» What this task involves:
Read the entries below and pull out each line with the string "avez".

» Exercise input:
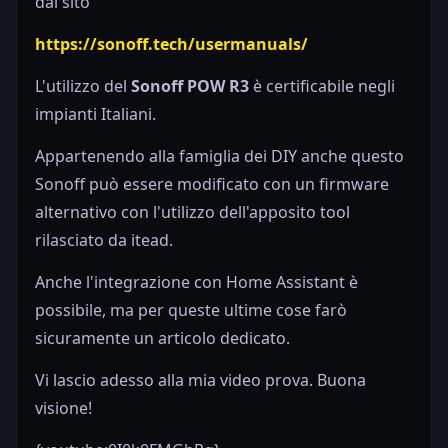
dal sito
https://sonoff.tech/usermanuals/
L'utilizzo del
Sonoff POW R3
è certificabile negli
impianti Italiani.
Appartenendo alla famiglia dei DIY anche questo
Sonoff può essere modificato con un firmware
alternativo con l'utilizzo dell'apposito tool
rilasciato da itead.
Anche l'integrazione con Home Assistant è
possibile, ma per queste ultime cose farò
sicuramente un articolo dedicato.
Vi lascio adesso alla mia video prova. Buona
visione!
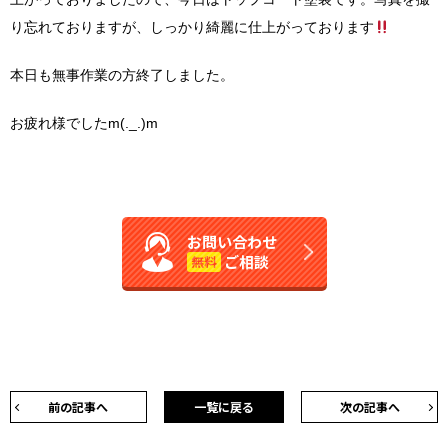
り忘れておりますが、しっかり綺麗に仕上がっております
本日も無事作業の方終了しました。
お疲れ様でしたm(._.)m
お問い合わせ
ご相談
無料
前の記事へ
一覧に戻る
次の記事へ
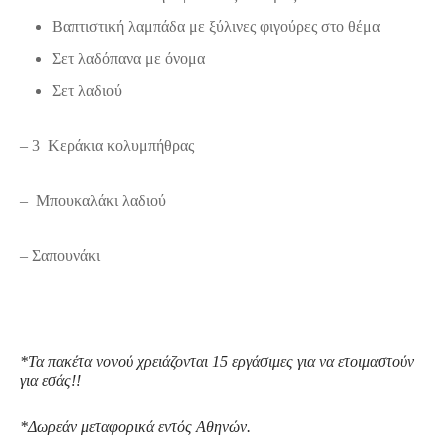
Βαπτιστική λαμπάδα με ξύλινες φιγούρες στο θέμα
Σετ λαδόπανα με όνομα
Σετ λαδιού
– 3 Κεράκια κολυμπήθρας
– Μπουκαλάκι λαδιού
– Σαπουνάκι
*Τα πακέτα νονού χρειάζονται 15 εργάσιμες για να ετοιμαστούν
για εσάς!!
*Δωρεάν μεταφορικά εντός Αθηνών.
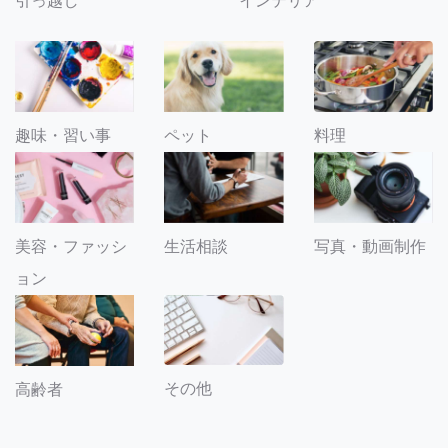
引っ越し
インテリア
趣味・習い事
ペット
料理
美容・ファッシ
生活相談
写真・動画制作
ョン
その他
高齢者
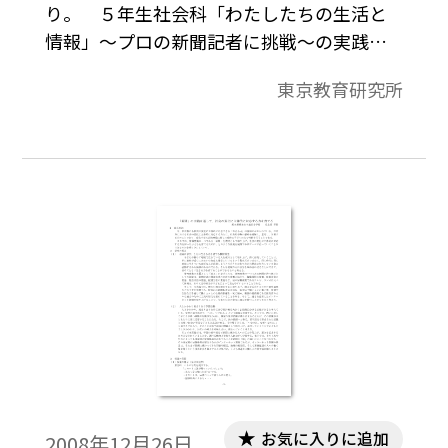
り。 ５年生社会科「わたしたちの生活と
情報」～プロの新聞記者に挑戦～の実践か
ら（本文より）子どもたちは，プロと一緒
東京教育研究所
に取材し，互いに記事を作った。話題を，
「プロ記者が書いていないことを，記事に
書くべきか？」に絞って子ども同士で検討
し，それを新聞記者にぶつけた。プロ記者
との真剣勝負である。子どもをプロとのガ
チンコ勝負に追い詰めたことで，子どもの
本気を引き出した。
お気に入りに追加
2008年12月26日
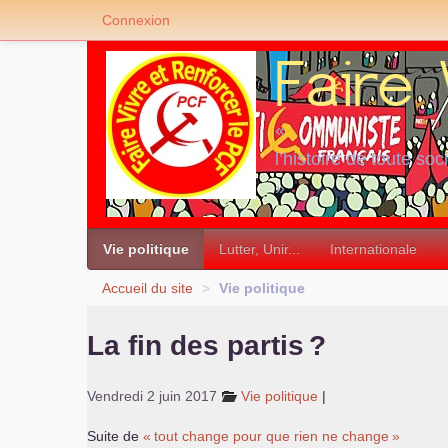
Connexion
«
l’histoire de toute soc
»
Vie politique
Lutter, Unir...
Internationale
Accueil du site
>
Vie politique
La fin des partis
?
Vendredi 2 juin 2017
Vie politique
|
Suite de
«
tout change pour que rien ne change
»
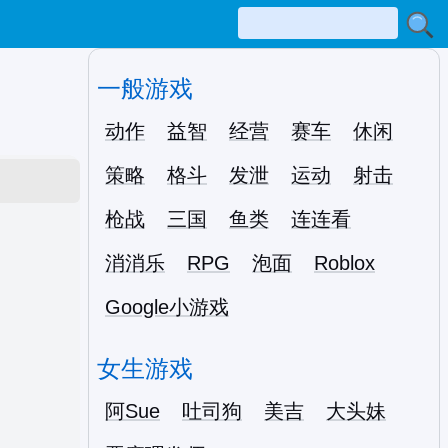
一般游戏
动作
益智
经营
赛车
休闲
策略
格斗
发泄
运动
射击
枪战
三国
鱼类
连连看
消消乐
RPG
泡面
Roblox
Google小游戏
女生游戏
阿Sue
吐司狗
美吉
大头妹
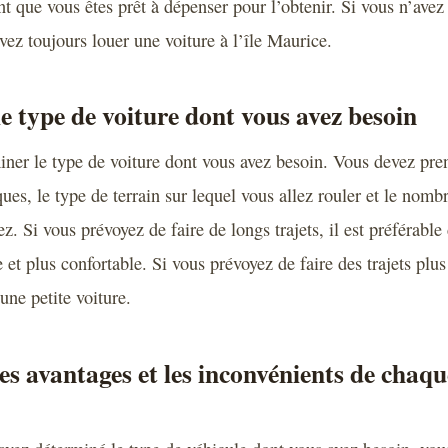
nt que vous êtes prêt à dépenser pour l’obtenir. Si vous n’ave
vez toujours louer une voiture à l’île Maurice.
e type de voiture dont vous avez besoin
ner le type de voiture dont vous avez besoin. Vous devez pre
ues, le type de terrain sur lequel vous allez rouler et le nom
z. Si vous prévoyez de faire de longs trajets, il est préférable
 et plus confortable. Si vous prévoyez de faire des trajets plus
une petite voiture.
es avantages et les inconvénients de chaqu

» Response to this task:
e type de voiture dont vous avez besoin
ner le type de voiture dont vous avez besoin. Vous devez pre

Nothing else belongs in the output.